As any company should. Not sure what's funny about it - I'm interested in the person. If using AI is one of required capabilities I will ask them to perform a task using it during the interview so I can review their process. In the same way I don't expect to receive an executable binary as a cover letter for a SWE position.
I had many candidates submit absolutely terrible cover letters clearly made by ChatGPT. The number one sign - it talks about their experience exactly in the order I listed it on the job post; number two - I don't get to know anything about the person. I asked them to submit a cover letter they wrote themselves, and while not everyone's writing was as good as ChatGPT can write, I got to know the person, and hired few of these who definitely wouldn't make the cut if I went by the AI made letter.
If you can have AI generate your letter so well I can't tell, you get a pass. Nobody was able to do that yet, though (or at least didn't admit to it, even though I'm asking after they are hired and saying that at this point it would only help them if they did so).
> The number one sign - it talks about their experience exactly in the order I listed it on the job post
I wouldn't attribute that to AI; it's a very natural way to write a cover letter. You want to hit the bullet points in the job posting, and the most logical way to do that is to go down the list and check boxes.

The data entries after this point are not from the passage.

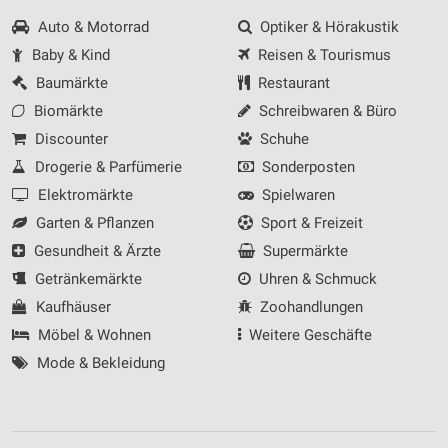
Auto & Motorrad
Optiker & Hörakustik
Baby & Kind
Reisen & Tourismus
Baumärkte
Restaurant
Biomärkte
Schreibwaren & Büro
Discounter
Schuhe
Drogerie & Parfümerie
Sonderposten
Elektromärkte
Spielwaren
Garten & Pflanzen
Sport & Freizeit
Gesundheit & Ärzte
Supermärkte
Getränkemärkte
Uhren & Schmuck
Kaufhäuser
Zoohandlungen
Möbel & Wohnen
Weitere Geschäfte
Mode & Bekleidung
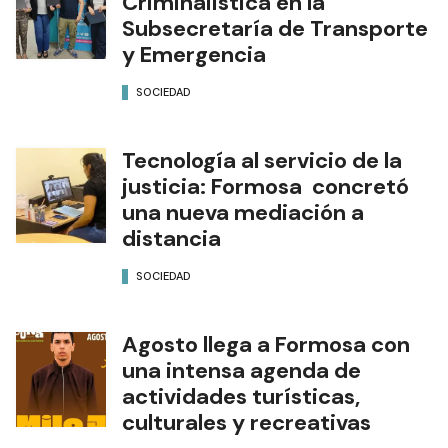
Criminalística en la
Subsecretaría de Transporte
y Emergencia
SOCIEDAD
Tecnología al servicio de la
justicia: Formosa concretó
una nueva mediación a
distancia
SOCIEDAD
Agosto llega a Formosa con
una intensa agenda de
actividades turísticas,
culturales y recreativas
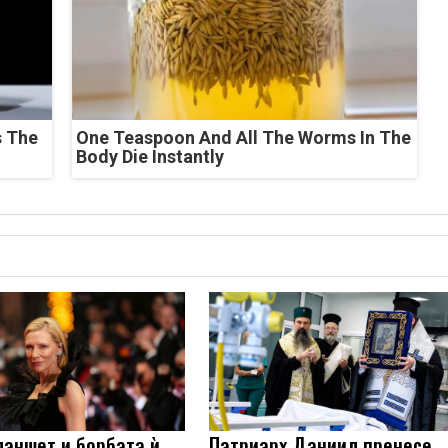
s The
One Teaspoon And All The Worms In The
Body Die Instantly
ланшет и борбата ѝ
Патриарх Даниил пренесе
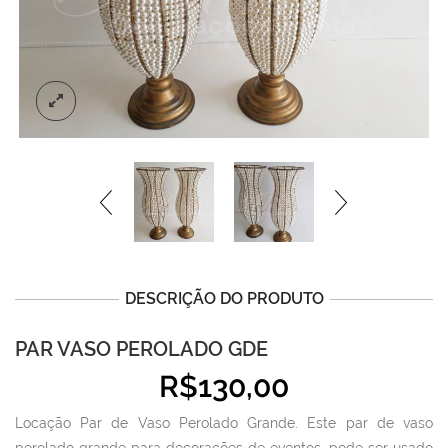
DESCRIÇÃO DO PRODUTO
PAR VASO PEROLADO GDE
R$
130,00
Locação Par de Vaso Perolado Grande. Este par de vaso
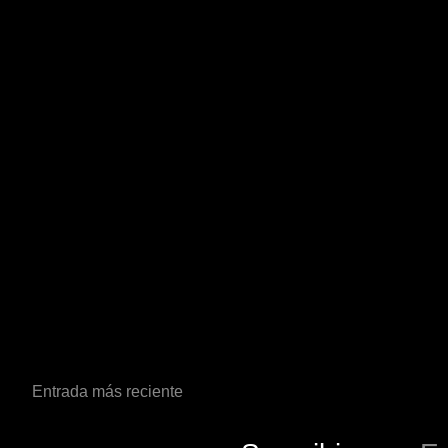
Entrada más reciente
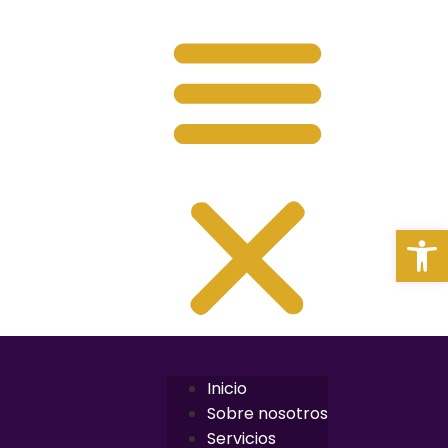
Abrir
Inicio
Sobre nosotros
Servicios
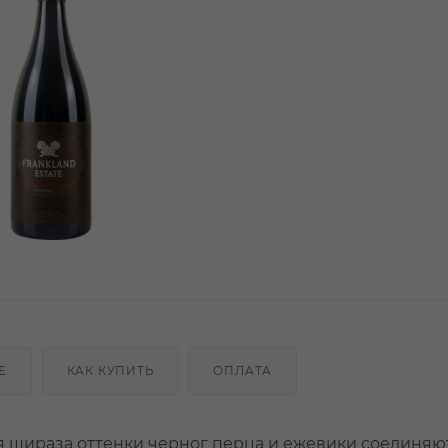
Е
КАК КУПИТЬ
ОПЛАТА
я шираза оттенки черног перца и ежевики соединяю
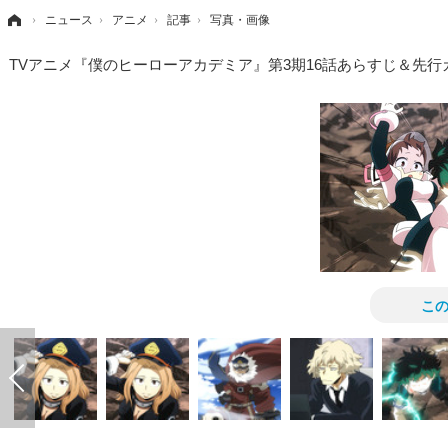
›
ニュース
›
アニメ
›
記事
›
写真・画像
TVアニメ『僕のヒーローアカデミア』第3期16話あらすじ＆先
こ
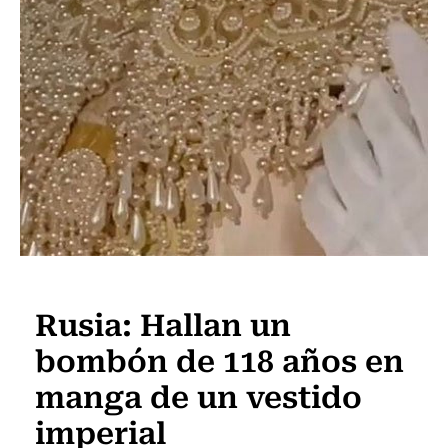
Internacional
Rusia: Hallan un
bombón de 118 años en
manga de un vestido
imperial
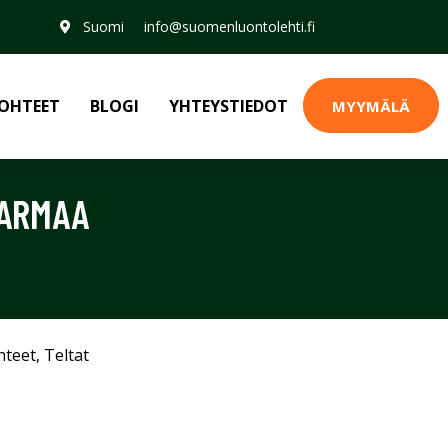
Suomi
info@suomenluontolehti.fi
OHTEET
BLOGI
YHTEYSTIEDOT
MYYMÄLÄ
HARMAA
hteet
,
Teltat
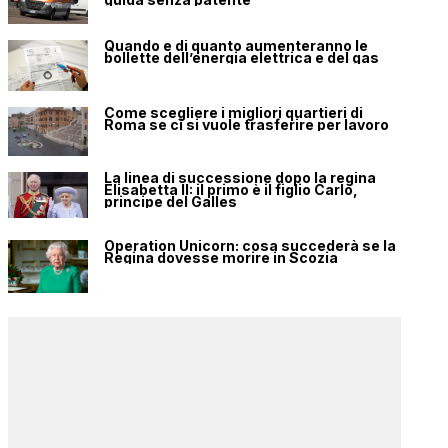
Quando e di quanto aumenteranno le
bollette dell’energia elettrica e del gas
Come scegliere i migliori quartieri di
Roma se ci si vuole trasferire per lavoro
La linea di successione dopo la regina
Elisabetta II: il primo è il figlio Carlo,
principe del Galles
Operation Unicorn: cosa succederà se la
Regina dovesse morire in Scozia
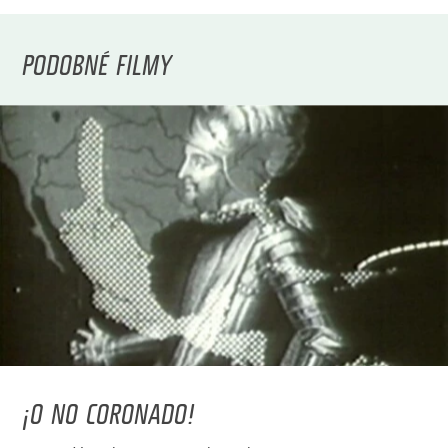
PODOBNÉ FILMY
¡O NO CORONADO!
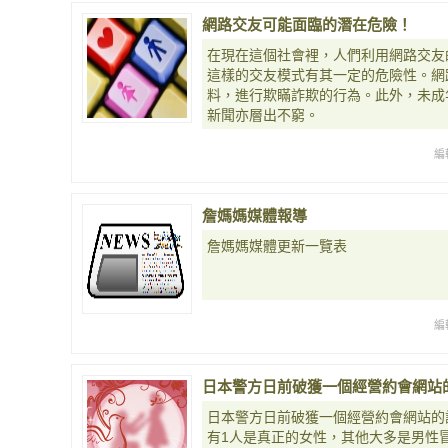
網路交友可能面臨的潛在危險！
在現在這個社會裡，人們利用網路交友
這樣的交友模式有其一定的危險性。網
料，進行欺瞞詐欺的行為。此外，未成
新聞亦層出不窮。
編
詹媽媽媒體報導
詹媽媽媒體更新一覽表
編
日本警方日前破獲一個經營約會網站
日本警方日前破獲一個經營約會網站的
有1人是真正的女性，其他大多是男性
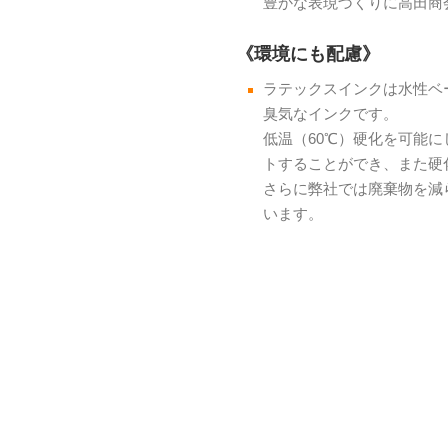
豊かな表現づくりに高田商
《環境にも配慮》
ラテックスインクは水性ベ
臭気なインクです。
低温（60℃）硬化を可能
トすることができ、また硬
さらに弊社では廃棄物を減
います。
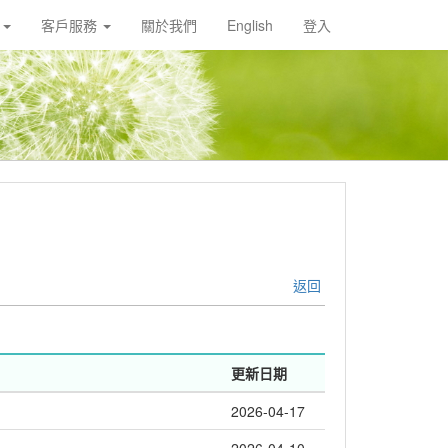
載
客戶服務
關於我們
English
登入
返回
更新日期
2026-04-17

I've never seen that from an LLM; usually the error they make is I've asked them for too many things (a quantity which varies wildly), I get a response for about 3 of those things and a note saying something to the effect of "put more here".
A very common piece of advice is to include keywords in your resume in exactly the way they are typed in the advertisement. This is because of places that use ATS systems to filter down the "best" candidates based on how closely their skill set matches the requirements. For example, if the requirement says "Must have proficiency in the Python scientific computing ecosystem, including TensorFlow and Scikit-Learn," if you subscribe to the keyword methodology, you'd make sure to sprinkle in the exact phrase "Python scientific computing ecosystem" on the off chance that some non-domain-expert in HR copied and pasted into their ATS.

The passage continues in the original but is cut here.